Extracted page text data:
+ + + + +
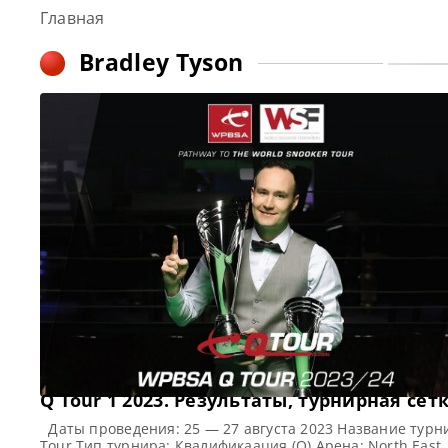
Главная
Bradley Tyson
Q Tour 1 2023. Результаты, турнирная сет
Даты проведения: 25 — 27 августа 2023 Название турн
Tour Тип турнира: Квалификаация (Q) Арена: North East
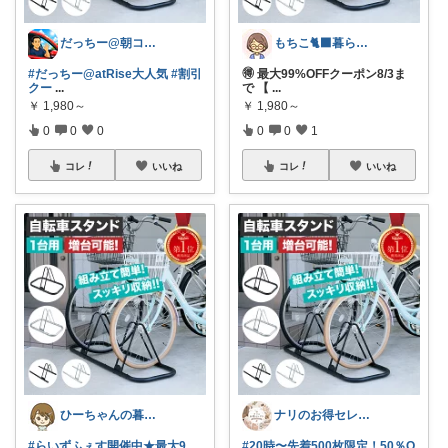
だっちー@朝コレ5時🚗カー用品探求家
もちこ🐈‍⬛暮らしのお気に入り🌷
#だっちー@atRise大人気
#割引
🉐 最大99%OFFクーポン8/3ま
クー
...
で 【
...
￥
1,980～
￥
1,980～
0
0
0
0
0
1
コレ
いいね
コレ
いいね
ひーちゃんの暮らしと服ROOM🌷
ナリのお得セレクト
#らいずふぇす開催中★最大9
#20時〜先着500枚限定！50％O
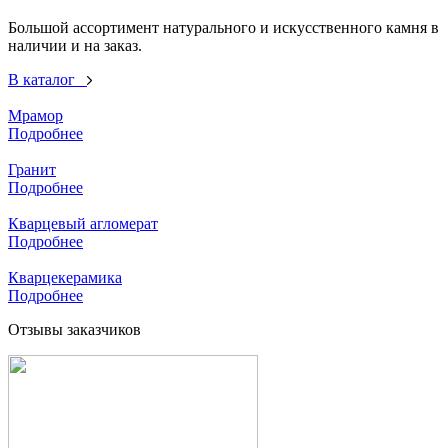
Большой ассортимент натурального и искусственного камня в
наличии и на заказ.
В каталог
Мрамор
Подробнее
Гранит
Подробнее
Кварцевый агломерат
Подробнее
Кварцекерамика
Подробнее
Отзывы заказчиков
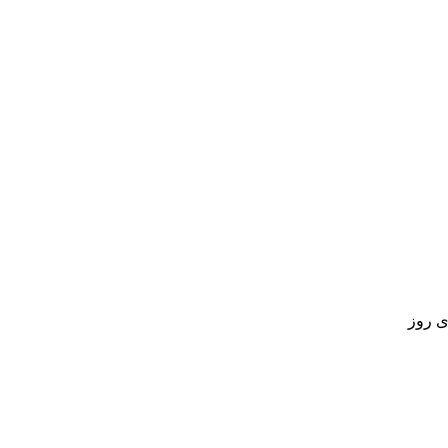
ی روز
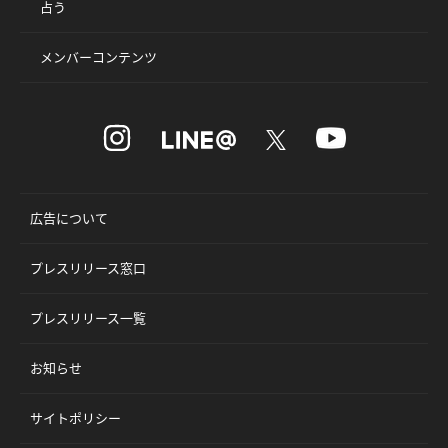
占う
メンバーコンテンツ
広告について
プレスリリース窓口
プレスリリース一覧
お知らせ
サイトポリシー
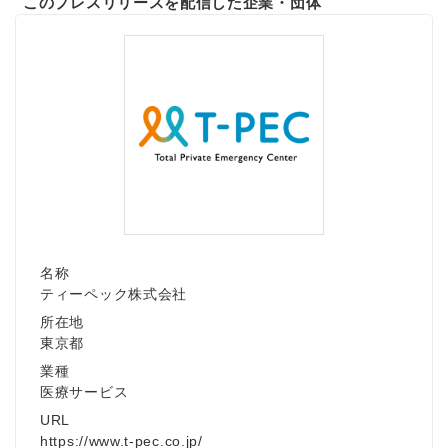
このプレスリリースを配信した企業・団体
English
名称
ティーペック株式会社
所在地
東京都
業種
医療サービス
URL
https://www.t-pec.co.jp/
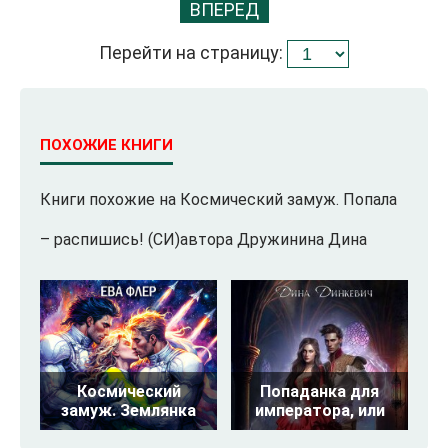
ВПЕРЕД
Перейти на страницу:
ПОХОЖИЕ КНИГИ
Книги похожие на Космический замуж. Попала
– распишись! (СИ)автора Дружинина Дина
Космический
Попаданка для
замуж. Землянка
императора, или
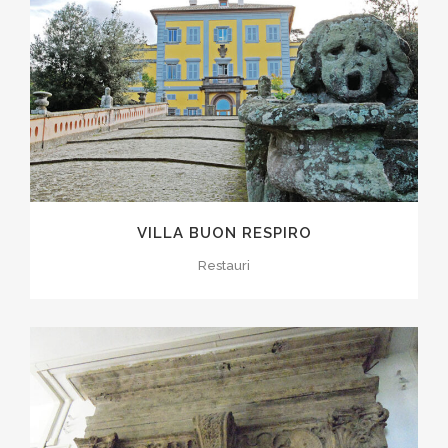
VILLA BUON RESPIRO
Restauri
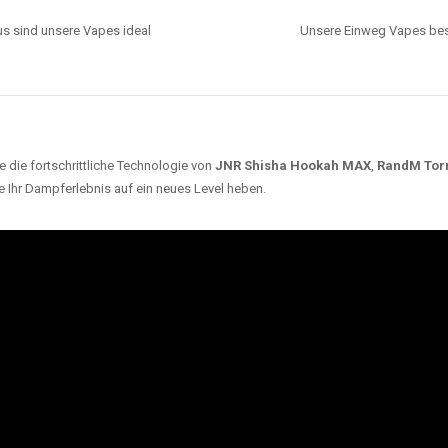
s sind unsere Vapes ideal
Unsere Einweg Vapes best
 die fortschrittliche Technologie von
JNR Shisha Hookah MAX
,
RandM Tor
e Ihr Dampferlebnis auf ein neues Level heben.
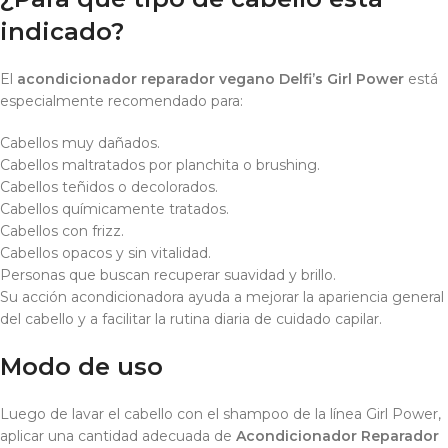
indicado?
El
acondicionador reparador vegano Delfi’s Girl Power
está
especialmente recomendado para:
Cabellos muy dañados.
Cabellos maltratados por planchita o brushing.
Cabellos teñidos o decolorados.
Cabellos químicamente tratados.
Cabellos con frizz.
Cabellos opacos y sin vitalidad.
Personas que buscan recuperar suavidad y brillo.
Su acción acondicionadora ayuda a mejorar la apariencia general
del cabello y a facilitar la rutina diaria de cuidado capilar.
Modo de uso
Luego de lavar el cabello con el shampoo de la línea Girl Power,
aplicar una cantidad adecuada de
Acondicionador Reparador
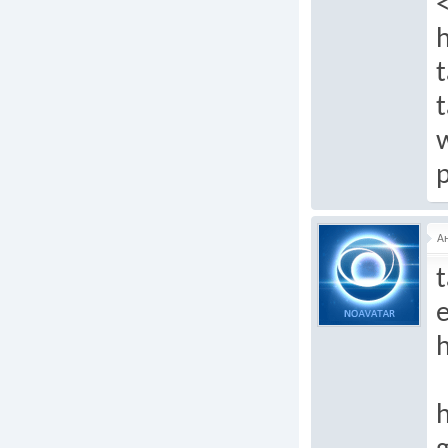
t
t
p
А
t
e
h
h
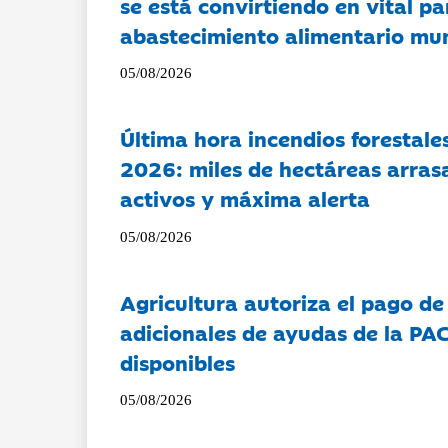
se está convirtiendo en vital pa
abastecimiento alimentario mu
05/08/2026
Última hora incendios forestal
2026: miles de hectáreas arras
activos y máxima alerta
05/08/2026
Agricultura autoriza el pago de
adicionales de ayudas de la PA
disponibles
05/08/2026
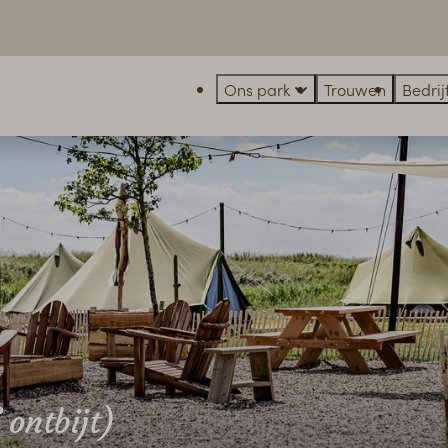
Ons park
Trouwen
Bedri
ontbijt)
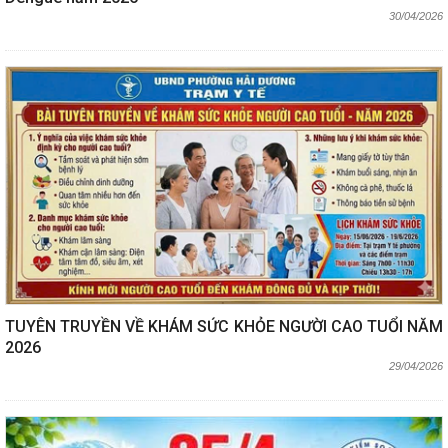
30/04/2026
TUYÊN TRUYỀN VỀ KHÁM SỨC KHỎE NGƯỜI CAO TUỔI NĂM
2026
29/04/2026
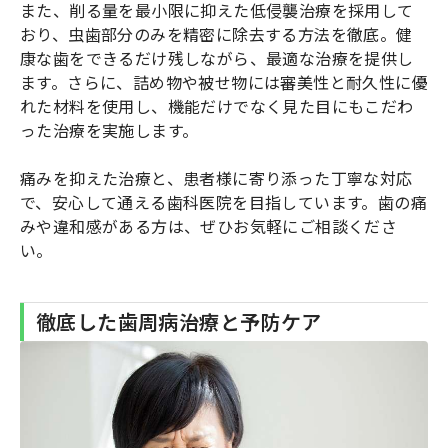
また、削る量を最小限に抑えた低侵襲治療を採用して
おり、虫歯部分のみを精密に除去する方法を徹底。健
康な歯をできるだけ残しながら、最適な治療を提供し
ます。さらに、詰め物や被せ物には審美性と耐久性に優
れた材料を使用し、機能だけでなく見た目にもこだわ
った治療を実施します。
痛みを抑えた治療と、患者様に寄り添った丁寧な対応
で、安心して通える歯科医院を目指しています。歯の痛
みや違和感がある方は、ぜひお気軽にご相談くださ
い。
徹底した歯周病治療と予防ケア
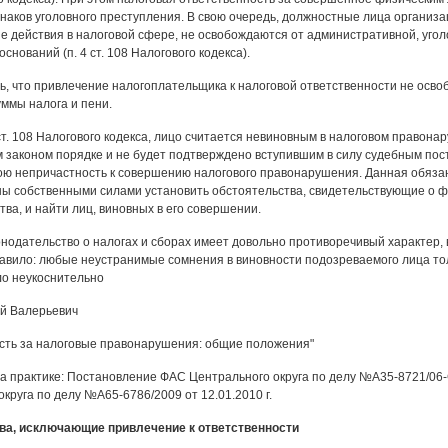
наков уголовного преступления. В свою очередь, должностные лица организа
 действия в налоговой сфере, не освобождаются от административной, угол
оснований (п. 4 ст. 108 Налогового кодекса).
ь, что привлечение налогоплательщика к налоговой ответственности не осво
ммы налога и пени.
ст. 108 Налогового кодекса, лицо считается невиновным в налоговом правонар
 законом порядке и не будет подтверждено вступившим в силу судебным по
ою непричастность к совершению налогового правонарушения. Данная обязан
ы собственными силами установить обстоятельства, свидетельствующие о ф
ва, и найти лиц, виновных в его совершении.
нодательство о налогах и сборах имеет довольно противоречивый характер, в 
авило: любые неустранимые сомнения в виновности подозреваемого лица тол
о неукоснительно
й Валерьевич
сть за налоговые правонарушения: общие положения"
а практике: Постановление ФАС Центрального округа по делу №А35-8721/06-C
круга по делу №А65-6786/2009 от 12.01.2010 г.
ва, исключающие привлечение к ответственности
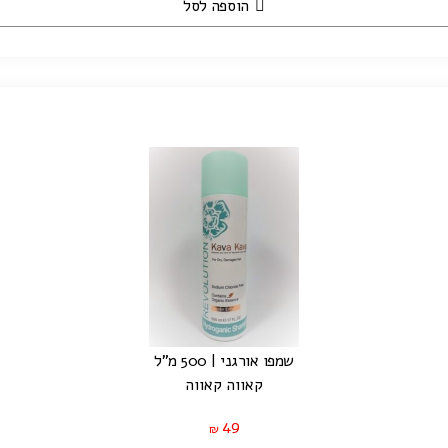
הוספה לסל
שמפו אורגני | 500 מ"ל
קאווה קאווה
49
₪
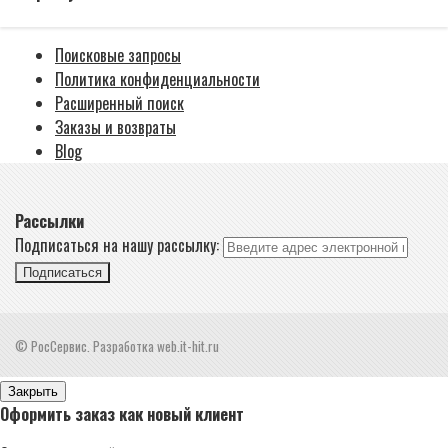
Поисковые запросы
Политика конфиденциальности
Расширенный поиск
Заказы и возвраты
Blog
Рассылки
Подписаться на нашу рассылку:
Подписаться
© РосСервис. Разработка web.it-hit.ru
Закрыть
Оформить заказ как новый клиент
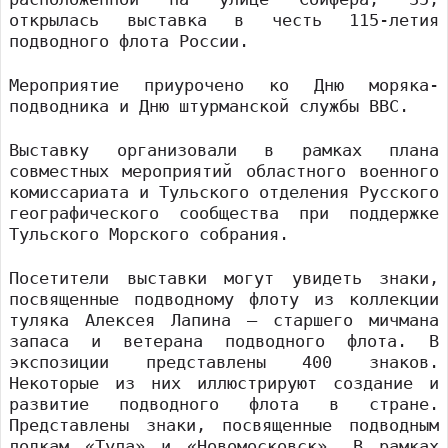
открылась выставка в честь 115-летия
подводного флота России.
Мероприятие приурочено ко Дню моряка-
подводника и Дню штурманской службы ВВС.
Выставку организовали в рамках плана
совместных мероприятий областного военного
комиссариата и Тульского отделения Русского
географического сообщества при поддержке
Тульского Морского собрания.
Посетители выставки могут увидеть знаки,
посвященные подводному флоту из коллекции
туляка Алексея Лапина — старшего мичмана
запаса и ветерана подводного флота. В
экспозиции представлены 400 знаков.
Некоторые из них иллюстрируют создание и
развитие подводного флота в стране.
Представлены знаки, посвященные подводным
лодкам «Тула» и «Новомосковск». В рамках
+ + + + +
- WORK REQUEST -
If pictures are present, they are dropped, and the entries above are written out word for word.

- EXERCISE SOLUTION -
Главная
Bradley Tyson
Q Tour 1 2023. Результаты, турнирная сет
Даты проведения: 25 — 27 августа 2023 Название турн
Tour Тип турнира: Квалификаация (Q) Арена: North East
だっちー@朝コレ5時🚗カー用品探求家
もちこ🐈‍⬛暮らしのお気に入り🌷
#だっちー@atRise大人気
#割引
🉐 最大99%OFFクーポン8/3ま
クー
...
で 【
...
￥
1,980～
￥
1,980～
0
0
0
0
0
1
コレ
いいね
コレ
いいね
ひーちゃんの暮らしと服ROOM🌷
ナリのお得セレクト
#らいずふぇす開催中★最大9
#20時〜先着500枚限定！50％O
Большой ассортимент натурального и искусственного камня в
наличии и на заказ.
В каталог
Мрамор
Подробнее
Гранит
Подробнее
Кварцевый агломерат
Подробнее
Кварцекерамика
Подробнее
Отзывы заказчиков
ی روز
占う
メンバーコンテンツ
広告について
プレスリリース窓口
プレスリリース一覧
お知らせ
サイトポリシー
このプレスリリースを配信した企業・団体
English
名称
ティーペック株式会社
所在地
東京都
業種
医療サービス
URL
https://www.t-pec.co.jp/
ВПЕРЕД
Перейти на страницу:
ПОХОЖИЕ КНИГИ
Книги похожие на Космический замуж. Попала
– распишись! (СИ)автора Дружинина Дина
Космический
Попаданка для
замуж. Землянка
императора, или
VILLA BUON RESPIRO
Restauri
s sind unsere Vapes ideal
Unsere Einweg Vapes best
 die fortschrittliche Technologie von
JNR Shisha Hookah MAX
,
RandM Tor
e Ihr Dampferlebnis auf ein neues Level heben.
indicado?
El
acondicionador reparador vegano Delfi’s Girl Power
está
especialmente recomendado para:
Cabellos muy dañados.
Cabellos maltratados por planchita o brushing.
Cabellos teñidos o decolorados.
Cabellos químicamente tratados.
Cabellos con frizz.
Cabellos opacos y sin vitalidad.
Personas que buscan recuperar suavidad y brillo.
Su acción acondicionadora ayuda a mejorar la apariencia general
del cabello y a facilitar la rutina diaria de cuidado capilar.
Modo de uso
Luego de lavar el cabello con el shampoo de la línea Girl Power,
aplicar una cantidad adecuada de
Acondicionador Reparador
t
t
p
А
t
e
h
h
se está convirtiendo en vital pa
abastecimiento alimentario mu
05/08/2026
Última hora incendios forestal
2026: miles de hectáreas arras
activos y máxima alerta
05/08/2026
Agricultura autoriza el pago de
adicionales de ayudas de la PA
disponibles
05/08/2026
Ons park
Trouwen
Bedri
ontbijt)
30/04/2026
TUYÊN TRUYỀN VỀ KHÁM SỨC KHỎE NGƯỜI CAO TUỔI NĂM
2026
29/04/2026
また、削る量を最小限に抑えた低侵襲治療を採用して
おり、虫歯部分のみを精密に除去する方法を徹底。健
康な歯をできるだけ残しながら、最適な治療を提供し
ます。さらに、詰め物や被せ物には審美性と耐久性に優
れた材料を使用し、機能だけでなく見た目にもこだわ
った治療を実施します。
痛みを抑えた治療と、患者様に寄り添った丁寧な対応
で、安心して通える歯科医院を目指しています。歯の痛
みや違和感がある方は、ぜひお気軽にご相談くださ
い。
徹底した歯周病治療と予防ケア
наков уголовного преступления. В свою очередь, должностные лица организа
 действия в налоговой сфере, не освобождаются от административной, угол
оснований (п. 4 ст. 108 Налогового кодекса).
ь, что привлечение налогоплательщика к налоговой ответственности не осво
ммы налога и пени.
ст. 108 Налогового кодекса, лицо считается невиновным в налоговом правонар
 законом порядке и не будет подтверждено вступившим в силу судебным по
ою непричастность к совершению налогового правонарушения. Данная обязан
ы собственными силами установить обстоятельства, свидетельствующие о ф
ва, и найти лиц, виновных в его совершении.
нодательство о налогах и сборах имеет довольно противоречивый характер, в 
авило: любые неустранимые сомнения в виновности подозреваемого лица тол
о неукоснительно
й Валерьевич
сть за налоговые правонарушения: общие положения"
а практике: Постановление ФАС Центрального округа по делу №А35-8721/06-C
круга по делу №А65-6786/2009 от 12.01.2010 г.
ва, исключающие привлечение к ответственности
הוספה לסל
שמפו אורגני | 500 מ"ל
קאווה קאווה
49
₪
Поисковые запросы
Политика конфиденциальности
Расширенный поиск
Заказы и возвраты
Blog
Рассылки
Подписаться на нашу рассылку:
Подписаться
© РосСервис. Разработка web.it-hit.ru
Закрыть
Оформить заказ как новый клиент
открылась выставка в честь 115-летия
подводного флота России.
Мероприятие приурочено ко Дню моряка-
подводника и Дню штурманской службы ВВС.
Выставку организовали в рамках плана
совместных мероприятий областного военного
комиссариата и Тульского отделения Русского
географического сообщества при поддержке
Тульского Морского собрания.
Посетители выставки могут увидеть знаки,
посвященные подводному флоту из коллекции
туляка Алексея Лапина — старшего мичмана
запаса и ветерана подводного флота. В
экспозиции представлены 400 знаков.
Некоторые из них иллюстрируют создание и
развитие подводного флота в стране.
Представлены знаки, посвященные подводным
лодкам «Тула» и «Новомосковск». В рамках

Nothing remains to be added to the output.